GIVEN DATA START

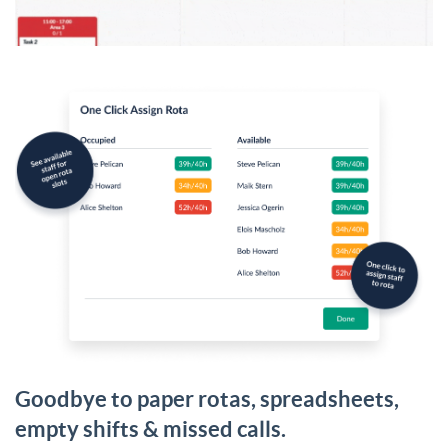
Goodbye to paper rotas, spreadsheets,
empty shifts & missed calls.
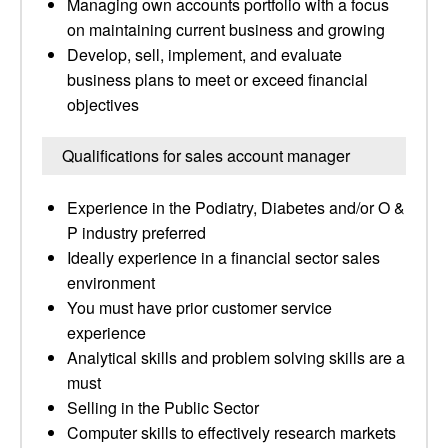
Managing own accounts portfolio with a focus
on maintaining current business and growing
Develop, sell, implement, and evaluate
business plans to meet or exceed financial
objectives
Qualifications for sales account manager
Experience in the Podiatry, Diabetes and/or O &
P industry preferred
Ideally experience in a financial sector sales
environment
You must have prior customer service
experience
Analytical skills and problem solving skills are a
must
Selling in the Public Sector
Computer skills to effectively research markets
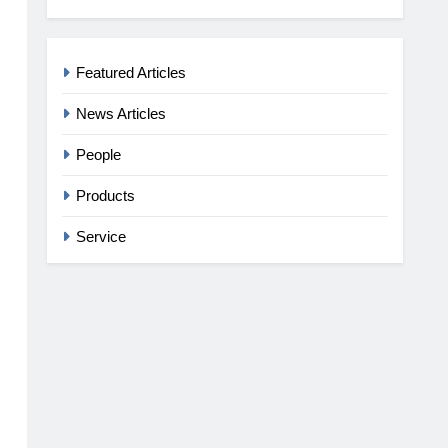
Featured Articles
News Articles
People
Products
Service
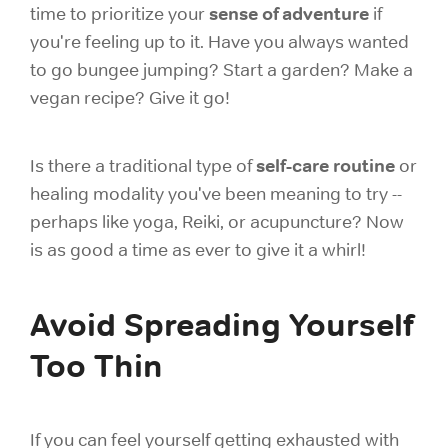
sense of adventure
time to prioritize your
if
you're feeling up to it. Have you always wanted
to go bungee jumping? Start a garden? Make a
vegan recipe? Give it go!
self-care routine
Is there a traditional type of
or
healing modality you've been meaning to try --
perhaps like yoga, Reiki, or acupuncture? Now
is as good a time as ever to give it a whirl!
Avoid Spreading Yourself
Too Thin
If you can feel yourself getting exhausted with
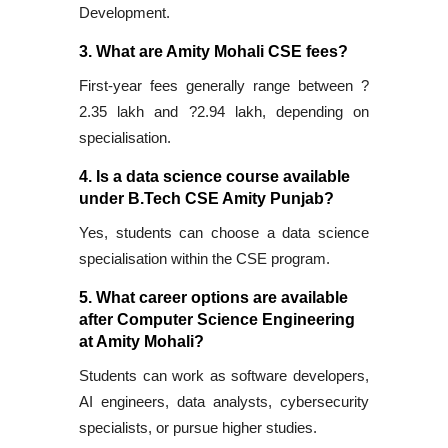
Development.
3. What are Amity Mohali CSE fees?
First-year fees generally range between ?
2.35 lakh and ?2.94 lakh, depending on
specialisation.
4. Is a data science course available
under B.Tech CSE Amity Punjab?
Yes, students can choose a data science
specialisation within the CSE program.
5. What career options are available
after Computer Science Engineering
at Amity Mohali?
Students can work as software developers,
AI engineers, data analysts, cybersecurity
specialists, or pursue higher studies.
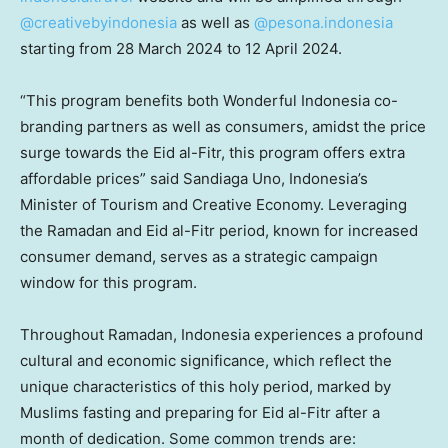
@creativebyindonesia
as well as
@pesona.indonesia
starting from
28 March 2024
to
12 April 2024
.
“This program benefits both Wonderful Indonesia co-
branding partners as well as consumers, amidst the price
surge towards the Eid al-Fitr, this program offers extra
affordable prices” said Sandiaga Uno,
Indonesia’s
Minister of Tourism and Creative Economy. Leveraging
the Ramadan and Eid al-Fitr period, known for increased
consumer demand, serves as a strategic campaign
window for this program.
Throughout Ramadan,
Indonesia
experiences a profound
cultural and economic significance, which reflect the
unique characteristics of this holy period, marked by
Muslims fasting and preparing for Eid al-Fitr after a
month of dedication. Some common trends are:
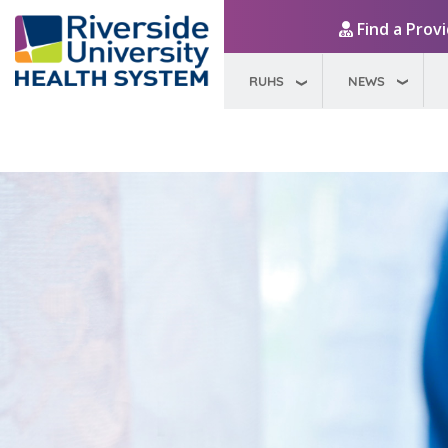
Find a Prov
RUHS
NEWS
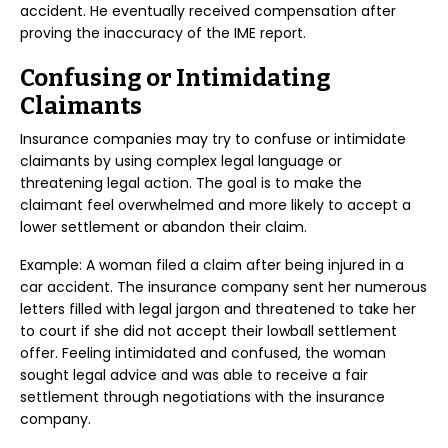
accident. He eventually received compensation after
proving the inaccuracy of the IME report.
Confusing or Intimidating
Claimants
Insurance companies may try to confuse or intimidate
claimants by using complex legal language or
threatening legal action. The goal is to make the
claimant feel overwhelmed and more likely to accept a
lower settlement or abandon their claim.
Example: A woman filed a claim after being injured in a
car accident. The insurance company sent her numerous
letters filled with legal jargon and threatened to take her
to court if she did not accept their lowball settlement
offer. Feeling intimidated and confused, the woman
sought legal advice and was able to receive a fair
settlement through negotiations with the insurance
company.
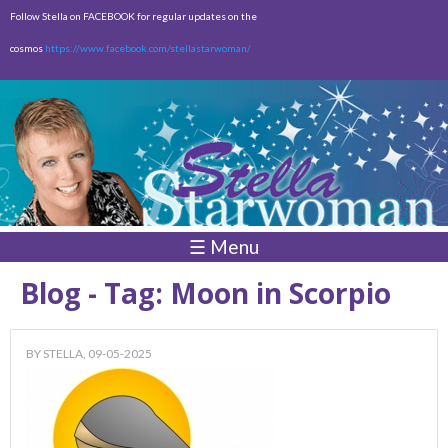
Skip to
Follow Stella on FACEBOOK for regular updates on the
main
cosmos
https://www.facebook.com/stellastarwoman/
content
Empty
Total:
$0.00
☰ Menu
Blog - Tag: Moon in Scorpio
BY
STELLA
, 09-05-2025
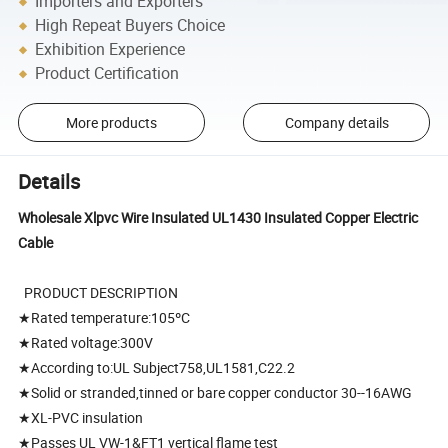
Importers and Exporters
High Repeat Buyers Choice
Exhibition Experience
Product Certification
More products
Company details
Details
Wholesale Xlpvc Wire Insulated UL1430 Insulated Copper Electric
Cable
PRODUCT DESCRIPTION
★Rated temperature:105ºC
★Rated voltage:300V
★According to:UL Subject758,UL1581,C22.2
★Solid or stranded,tinned or bare copper conductor 30--16AWG
★XL-PVC insulation
★Passes UL VW-1&FT1 vertical flame test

GIVEN DATA END

# [WHAT THE EXERCISE ASKS]
An exact copy of the lines above, from the first through the line that holds "healing modality you've", is what is needed; leave the pictures out.

# [SOLUTION TO THIS TASK]
Goodbye to paper rotas, spreadsheets,
empty shifts & missed calls.
Managing own accounts portfolio with a focus
on maintaining current business and growing
Develop, sell, implement, and evaluate
business plans to meet or exceed financial
objectives
Qualifications for sales account manager
Experience in the Podiatry, Diabetes and/or O &
P industry preferred
Ideally experience in a financial sector sales
environment
You must have prior customer service
experience
Analytical skills and problem solving skills are a
must
Selling in the Public Sector
Computer skills to effectively research markets
Featured Articles
News Articles
People
Products
Service
sense of adventure
time to prioritize your
if
you're feeling up to it. Have you always wanted
to go bungee jumping? Start a garden? Make a
vegan recipe? Give it go!
self-care routine
Is there a traditional type of
or
healing modality you've been meaning to try --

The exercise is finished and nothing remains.